Items listed in a dataset:

▽

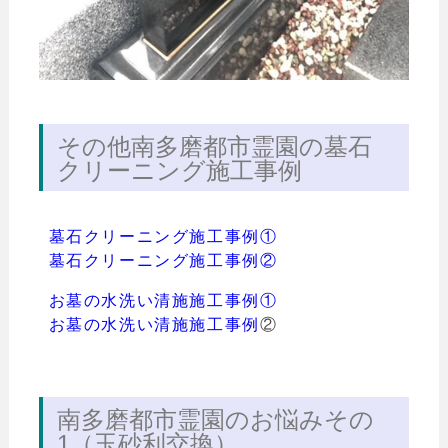
その他南多磨都市霊園の墓石
クリーニング施工事例
墓石クリーニング施工事例①
墓石クリーニング施工事例②
お墓の水洗い清施施工事例①
お墓の水洗い清施施工事例
②
南多磨都市霊園のお悩みその
1（玉砂利交換）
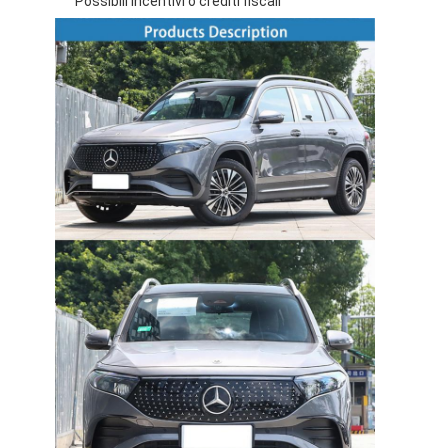
Possibili incentivi o crediti fiscali
Casa.
Prodotti
Video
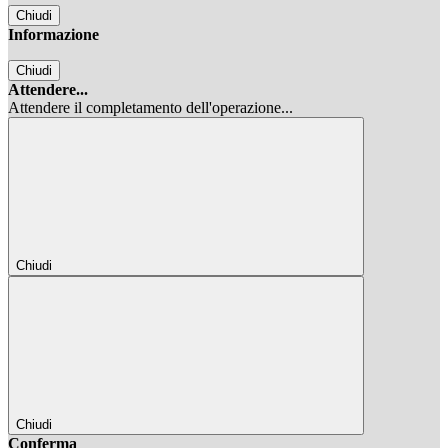
Chiudi
Informazione
Chiudi
Attendere...
Attendere il completamento dell'operazione...
Chiudi
Chiudi
Conferma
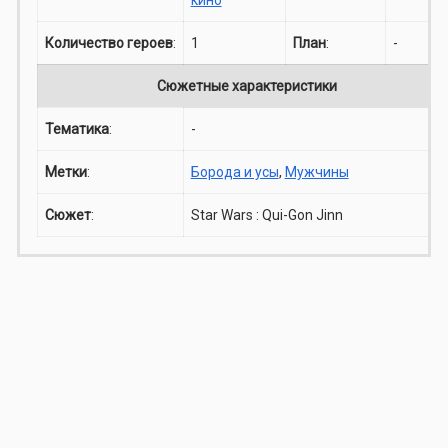
Количество героев
:
1
План
:
-
Сюжетные характеристики
Тематика
:
-
Метки
:
Борода и усы
,
Мужчины
Сюжет
:
Star Wars : Qui-Gon Jinn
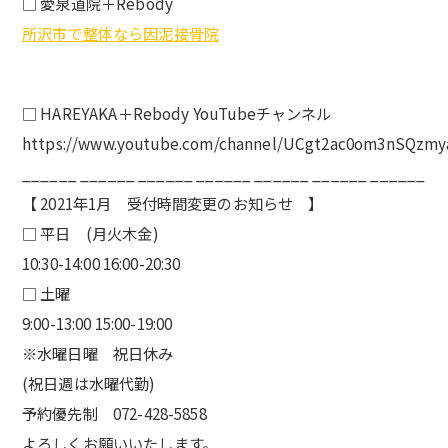
□ 愛泉道院＋Rebody
所沢市で整体なら因泥接骨院
□ HAREYAKA＋Rebody YouTubeチャンネル
https://www.youtube.com/channel/UCgt2ac0om3nSQzmy
______ ______ ______ ______ ______ ______ ______
【 2021年1月 受付時間変更のお知らせ 】
□ 平日 (月火木金)
10:30-14:00 16:00-20:30
□ 土曜
9:00-13:00 15:00-19:00
※水曜日曜 祝日休み
(祝日週は水曜代勤)
予約優先制 072-428-5858
よろしくお願いいたします。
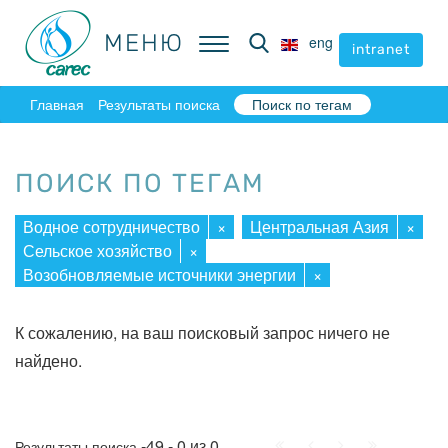
МЕНЮ
МЕНЮ
eng
eng
intranet
intranet
Главная
Результаты поиска
Поиск по тегам
ПОИСК ПО ТЕГАМ
Водное сотрудничество
×
Центральная Азия
×
Сельское хозяйство
×
Возобновляемые источники энергии
×
К сожалению, на ваш поисковый запрос ничего не
найдено.
Начало
Пред.
След.
Конец
-49 - 0 из 0
Результаты поиска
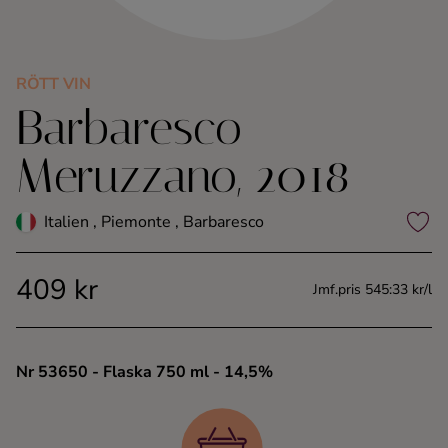
Kaffe
Konjak
RÖTT VIN
Barbaresco
Likör
Meruzzano, 2018
Rom
Italien , Piemonte , Barbaresco
Shots
409 kr
Jmf.pris 545:33 kr/l
Tequila
Vodka
Nr 53650
- Flaska 750 ml
- 14,5%
Whisky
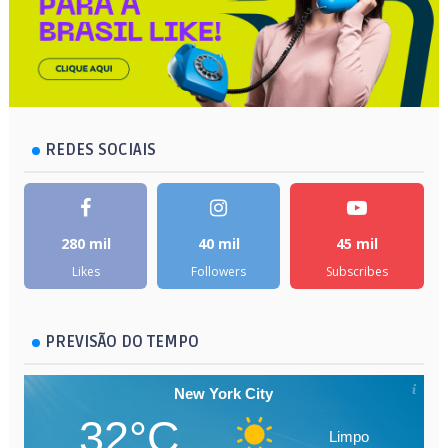
REDES SOCIAIS
280 mil
40 mil
45 mil
Likes
Followers
Subscribes
PREVISÃO DO TEMPO
New York City
32°C
Limpo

△

▸ **Work required**:
Answer with the number alone after tallying the lines of the entries above that contain the word "Barbaresco".

▸ **Task response**:
2